A simple check would be event_id == 0, since that starts at 1.

maxnoe commented 3 years ago

The question is should we stop processing at the first of such "empty" events or just skip them?

morcuended commented 3 years ago

But it's getting more and more common.

Then we should also open an issue with the DAQ people, right? This should not happen in the first place.

I will open a ticket in Redmine.

The question is should we stop processing at the first of such "empty" events or just skip them?

Right now I simply discard the whole file even if there are also good events. There is no other way to do it right now.

maxnoe commented 3 years ago

Are there good events after the empty ones? Or are the empty ones always at the back?

morcuended commented 3 years ago

No idea.
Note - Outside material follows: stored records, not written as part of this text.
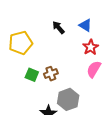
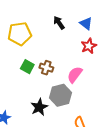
pink semicircle: (94, 69) -> (75, 75), moved
brown cross: (51, 74) -> (46, 68), turned 32

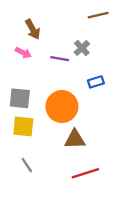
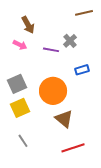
gray square: (20, 98) -> (17, 84), turned -30
yellow square: (23, 126) -> (20, 108), turned -30
brown triangle: (75, 139) -> (64, 119), turned 42

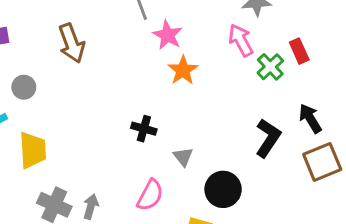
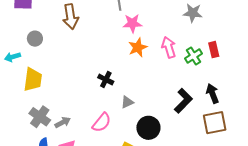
pink star: (168, 35) -> (132, 23), turned 30
pink arrow: (241, 40) -> (169, 47), moved
gray triangle: (183, 157) -> (127, 102), turned 32
gray arrow: (91, 207) -> (63, 122), turned 35

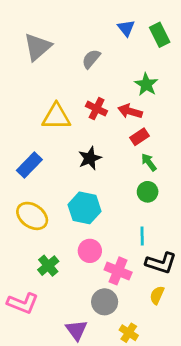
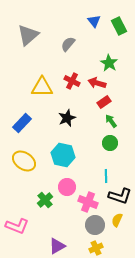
green cross: (48, 266) -> (45, 200), moved
gray circle: (105, 302) -> (95, 225), moved
purple triangle: (76, 330) -> (57, 246), turned 36
yellow cross: (129, 333) -> (96, 248), turned 32

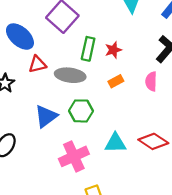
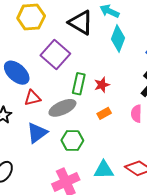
gray ellipse: (70, 75) -> (62, 108), turned -32
blue triangle: (46, 116) -> (37, 133), moved

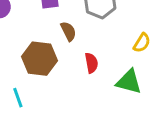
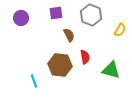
yellow semicircle: (142, 43) -> (120, 30), moved
brown hexagon: (40, 59) -> (60, 65), moved

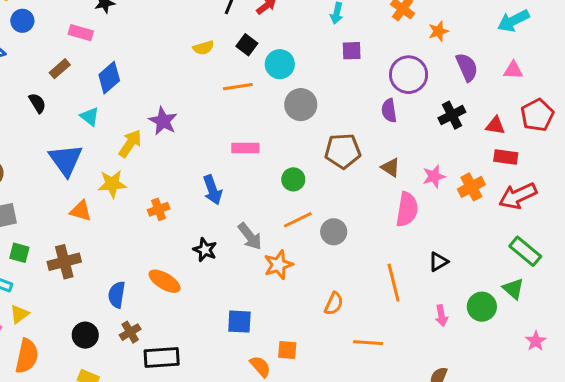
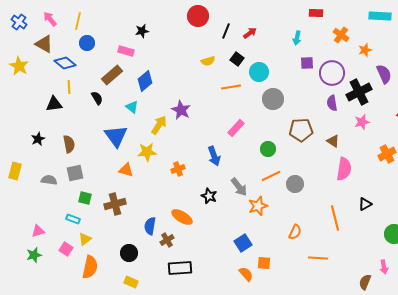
brown rectangle: (60, 69) -> (112, 75), size x1.5
purple circle: (409, 75) -> (332, 73), moved
black cross: (452, 115) -> (359, 92), moved, size x1.4
pink rectangle: (245, 148) -> (236, 128), turned -48
pink star: (434, 176) -> (362, 122), moved
pink arrow: (441, 316) -> (384, 267), moved
blue square: (239, 322) -> (243, 243), moved, turned -36
brown cross: (130, 332) -> (167, 240), moved

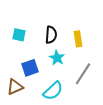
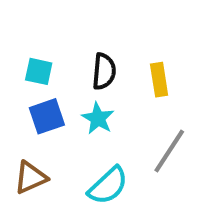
cyan star: (57, 58) -> (98, 118), moved
blue square: (30, 68) -> (47, 116), moved

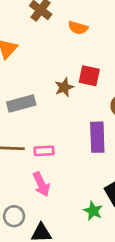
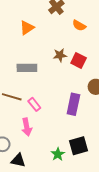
brown star: (64, 87) -> (60, 55), moved
pink rectangle: (44, 151) -> (34, 104), turned 40

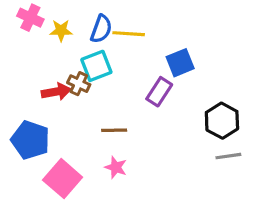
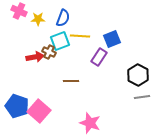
yellow line: (129, 34) -> (80, 36), moved
blue pentagon: (30, 140) -> (17, 106), moved
pink star: (116, 167) -> (90, 123), moved, size x1.5

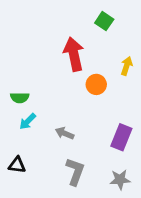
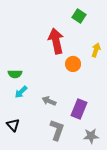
purple rectangle: (121, 137) -> (79, 109), moved
black triangle: (17, 165) -> (13, 125), turned 40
Did not check that.

maxnoe commented 3 years ago

Can you try with that? https://github.com/cta-observatory/ctapipe_io_lst/pull/99

morcuended commented 3 years ago

Let me try

morcuended commented 3 years ago

Redmine page: https://forge.in2p3.fr/issues/44538

morcuended commented 3 years ago

@maxnoe, the fix in cta-observatory/ctapipe_io_lst#99 worked fine in those two files.

maxnoe commented 3 years ago

Ok, then let's merge that and make a new release for ctapipe_io_lst.

maxnoe commented 3 years ago

Ah, already done by @rlopezcoto, great!

morcuended commented 3 years ago

Although it worked almost all the time. I spotted a different error related to this in run 04135.0157 (last file of the run):

...
Event with event_id=0 found, skipping
Event with event_id=0 found, skipping
Traceback (most recent call last):
  File "/fefs/aswg/software/virtual_env/anaconda3/envs/osa/bin/lstchain_data_r0_to_dl1", line 8, in <module>
    sys.exit(main())
  File "/fefs/aswg/software/virtual_env/anaconda3/envs/osa/lib/python3.7/site-packages/lstchain/scripts/lstchain_data_r0_to_dl1.py", line 185, in main
    custom_config=config,
  File "/fefs/aswg/software/virtual_env/anaconda3/envs/osa/lib/python3.7/site-packages/lstchain/reco/r0_to_dl1.py", line 575, in r0_to_dl1
    new_ped, new_ff = calibration_calculator.output_interleaved_results(event)
UnboundLocalError: local variable 'event' referenced before assignment
maxnoe commented 3 years ago

That happens when there are no events at all.

maxnoe commented 3 years ago

The code is very problematic. Mixing calculation with storing it in the event with the IO at the end. I would try to fix that, but for the moment, I would only check that at least one event has been processed.